The year’s best local musical moment technically occurred in 2009. It was Kira Means’ solo performance at First Night Idol (now known as First Night Star). Kira was a freshman at Hellgate High, and she’d lost a friend to a drunk driver barely a week before the Idol showcase last New Year’s Eve in the Wilma Theater. When the shockingly talented singer-songwriter settled her diminutive frame onto a stool and played her song, “Hello,” to a hushed full house, the only other thing you could hear was the sound of a thousand hearts breaking in unison. It was like a wrecking ball of poignancy. She finished the song to a tidal wave of tears and a thunderous standing ovation. I was one of the judges for the competition that night, and having to announce a winner after that became almost incidental. We’d all shared a transcendent human moment together, which made everyone in the building a winner.
I saw more live theater than usual this past year, for some reason, and my two favorites were strikingly different productions of Shakespeare.

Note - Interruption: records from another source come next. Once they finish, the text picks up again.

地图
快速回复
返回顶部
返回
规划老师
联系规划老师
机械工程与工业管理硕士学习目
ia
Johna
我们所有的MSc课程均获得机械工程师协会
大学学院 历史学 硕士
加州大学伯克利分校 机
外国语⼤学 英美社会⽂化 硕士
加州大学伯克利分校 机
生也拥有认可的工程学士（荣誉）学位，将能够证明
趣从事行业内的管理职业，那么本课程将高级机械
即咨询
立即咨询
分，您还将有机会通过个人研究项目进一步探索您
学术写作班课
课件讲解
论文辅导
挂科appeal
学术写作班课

Bozeman’s Shakespeare in the Park company favored a hardy Missoula audience with two nights of classic Bard in the Oval on the UM campus. The first night, a performance of “A Midsummer Night’s Dream,” was sublime. The second night, “Julius Caesar,” not so much. Night one: comedy, sunshine, wine, laughter. Night two: drama, rain, cold, misery. Hats off to the intrepid troupe, though. They were quite talented and impressive. I’m auditioning next year for the role of Mediocrates.
The other play, Montana Actors Theatre’s production of “The Complete Works of William Shakespeare, Abridged,” was the most fun I’ve ever had at live theater where there wasn’t a pole onstage. The three manic cast members had the audience snorting delicious local microbrew out our noses in the intimate confines of the Crystal Theatre, hurling themselves around with reckless fervor. Bonus: now I’ll do better in the “Shakespeare” category of Jeopardy. Still failing miserably with those Bible questions, though.
I did more traveling in 2010 than I usually do, but much of it was work-related. If you can call playing music work, that is. Napa, Venice Beach, Chattanooga, the Oregon coast, Las Vegas, and several spots within Montana all saw my shadow in 2010. Promoting my last book, researching my next one, visiting family and seeing the sights, it was all grand adventure and great sport. And every time I came back home to Missoula, every time Mount Sentinel or the Rattlesnake Wilderness or the Sapphires or Bitterroots came into view, I was reminded why I live here in the upper shoulder of the Northern Rockies. It’s endlessly beautiful and inspiring, mostly free of concrete and steel, and my town is full of people who are even more interesting and fun than the landscape. I look around at the mountains and rivers and relatively sparse population, and I wonder why everyone doesn’t live here.
But I’m glad they don’t. Happy New Year.